Tapi serius. Dengan kemeja yang lengannya digulung sampai siku seperti itu, dia terlihat jauh lebih dewasa. Otot lengannya yang kekar tercetak jelas.

"Semalam gue dapat ajakan dari temen buat kerja di toko. Jadi, ya, gue langsung masuk hari ini," jawabnya dengan wajah semringah.

"Hebat juga lo. Baru juga dipecat dah langsung dapet kerjaan aja." Aku yang baru keluar dari kamar mandi, menuju meja rias untuk mengeringkan rambut yang masih basah. Readers jangan mikir macam-macam, ya. Aku keramas karena memang rambut sudah kotor. Bukan karena ... Ah, skip!

"Rezeki suami soleh ini namanya, Tan."

Aku mencebik. Lalu mulai menyalakan hairdryer di tangan.

"Mau bukti kalau gue ini suami soleh?"

Dari cermin rias kulihat Rafael berjalan di belakangku. Dia lantas mengambil alih hairdryer dari tanganku. Aku berbalik, berniat merebutnya kembali. Tapi dia dengan sigap memutar tubuhku lagi agar menghadap ke cermin.

Dengan telaten, pemuda itu mengeringkan rambutku. Napasku tercekat. Rasanya untuk bergerak saja aku tak bisa. Apa dia punya kekuatan super untuk membuat orang lain membatu ketika berada di dekatnya?

"Elo boleh anggep gue anak kecil, Tan.
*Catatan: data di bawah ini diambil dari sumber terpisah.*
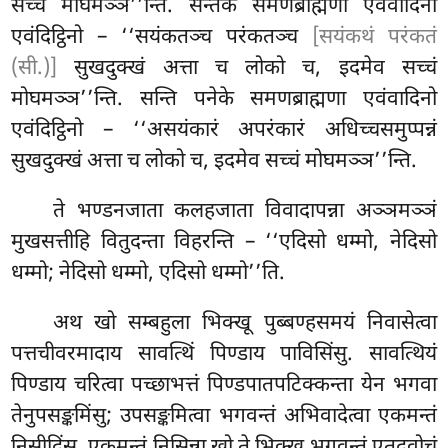
सच्चं मोघमञ्ञ’’न्ति. सन्तेके समणब्राह्मणा एवंवादिनो
एवंदिट्ठिनो – ‘‘सयंकतञ्च परंकतञ्च
[सयंकथं परंकतं
(सी.)]
सुखदुक्खं अत्ता च लोको
च, इदमेव सच्चं
मोघमञ्ञ’’न्ति. सन्ति पनेके समणब्राह्मणा
एवंवादिनो
एवंदिट्ठिनो – ‘‘असयंकारं अपरंकारं अधिच्चसमुप्पन्नं
सुखदुक्खं अत्ता च लोको च, इदमेव सच्चं मोघमञ्ञ’’न्ति.
ते भण्डनजाता कलहजाता विवादापन्ना अञ्ञमञ्ञं
मुखसत्तीहि वितुदन्ता विहरन्ति – ‘‘एदिसो धम्मो, नेदिसो
धम्मो; नेदिसो धम्मो, एदिसो धम्मो’’ति.
अथ खो सम्बहुला भिक्खू पुब्बण्हसमयं निवासेत्वा
पत्तचीवरमादाय सावत्थिं पिण्डाय पाविसिंसु. सावत्थियं
पिण्डाय चरित्वा पच्छाभत्तं पिण्डपातपटिक्कन्ता येन भगवा
तेनुपसङ्कमिंसु; उपसङ्कमित्वा भगवन्तं अभिवादेत्वा एकमन्तं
Tapi asal lo tahu, gue bahkan bisa bikin anak kecil kalau gue mau," bisiknya di telingaku. Sementara tangannya masih setia mengarahkan hairdryer pada rambutku.

Tunggu dulu! Bisa bikin anak kecil? Maksudnya?
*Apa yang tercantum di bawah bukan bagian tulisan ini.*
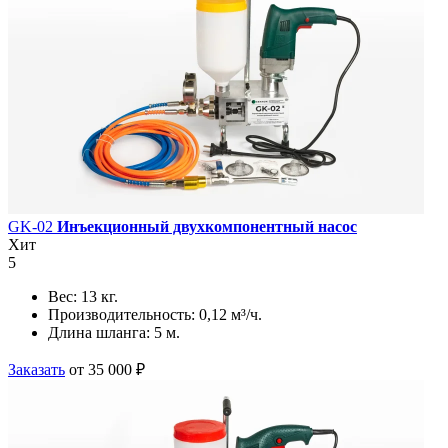
GK-02
Инъекционный двухкомпонентный насос
Хит
5
Вес:
13 кг.
Производительность:
0,12 м³/ч.
Длина шланга:
5 м.
Заказать
от 35 000 ₽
Aku melotot setelah menyadari maksud ucapannya. Lalu secepat kilat aku merebut pengering rambut itu dari tangannya.

"Eh, dasar omes! Pergi sana lo! Rese banget jadi orang!"

Rafael tergelak. Dia berlari menjauh lalu menjulurkan lidah mengejekku.

"Ntar malem kita bikin anak, ya, Tan!" teriaknya lantang. Astaga! Rafael!